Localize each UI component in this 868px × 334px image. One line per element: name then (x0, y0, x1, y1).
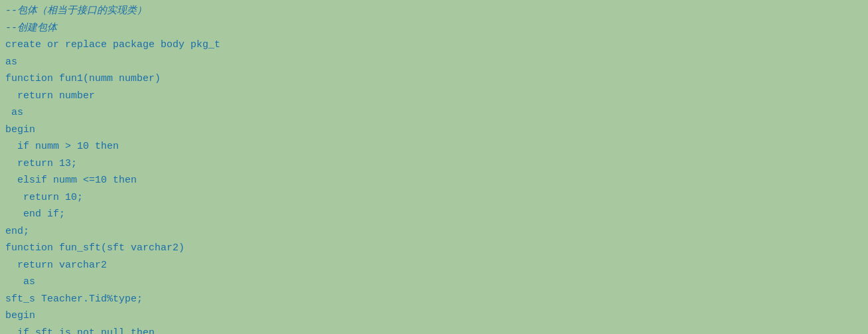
comment-line-1: --包体（相当于接口的实现类） (5, 3, 863, 20)
code-line-1: create or replace package body pkg_t (5, 37, 863, 54)
code-line-7: if numm > 10 then (5, 138, 863, 155)
code-line-16: sft_s Teacher.Tid%type; (5, 291, 863, 308)
code-line-4: return number (5, 88, 863, 105)
code-line-9: elsif numm <=10 then (5, 172, 863, 189)
code-line-15: as (5, 274, 863, 291)
code-line-14: return varchar2 (5, 257, 863, 274)
code-line-2: as (5, 54, 863, 71)
code-line-18: if sft is not null then (5, 325, 863, 335)
comment-line-2: --创建包体 (5, 20, 863, 37)
code-editor: --包体（相当于接口的实现类） --创建包体 create or replace… (0, 0, 868, 334)
code-line-10: return 10; (5, 189, 863, 207)
code-line-17: begin (5, 307, 863, 325)
code-line-12: end; (5, 223, 863, 240)
code-line-5: as (5, 104, 863, 122)
code-line-6: begin (5, 122, 863, 139)
code-line-3: function fun1(numm number) (5, 70, 863, 88)
code-line-8: return 13; (5, 155, 863, 173)
code-line-11: end if; (5, 206, 863, 223)
code-line-13: function fun_sft(sft varchar2) (5, 240, 863, 257)
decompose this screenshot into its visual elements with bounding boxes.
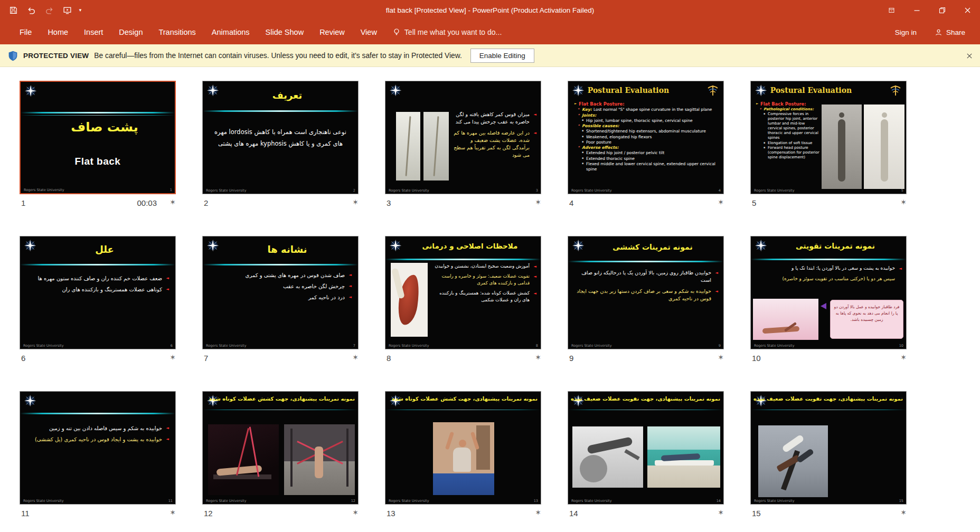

━━━━

• BRIEF
The records above must be echoed exactly, minus their pictures.

• RESPONSE TO THE TASK
Localize each UI component in this 868px × 334px image. One line per element: name then (x0, y0, x1, y1).
comment-line-1: --包体（相当于接口的实现类） (5, 3, 863, 20)
code-line-1: create or replace package body pkg_t (5, 37, 863, 54)
code-line-7: if numm > 10 then (5, 138, 863, 155)
code-line-16: sft_s Teacher.Tid%type; (5, 291, 863, 308)
code-line-4: return number (5, 88, 863, 105)
code-line-9: elsif numm <=10 then (5, 172, 863, 189)
code-line-15: as (5, 274, 863, 291)
code-line-14: return varchar2 (5, 257, 863, 274)
code-line-2: as (5, 54, 863, 71)
code-line-18: if sft is not null then (5, 325, 863, 335)
comment-line-2: --创建包体 (5, 20, 863, 37)
code-editor: --包体（相当于接口的实现类） --创建包体 create or replace… (0, 0, 868, 334)
code-line-10: return 10; (5, 189, 863, 207)
code-line-17: begin (5, 307, 863, 325)
code-line-12: end; (5, 223, 863, 240)
code-line-5: as (5, 104, 863, 122)
code-line-6: begin (5, 122, 863, 139)
code-line-3: function fun1(numm number) (5, 70, 863, 88)
code-line-8: return 13; (5, 155, 863, 173)
code-line-11: end if; (5, 206, 863, 223)
code-line-13: function fun_sft(sft varchar2) (5, 240, 863, 257)
decompose this screenshot into its visual elements with bounding boxes.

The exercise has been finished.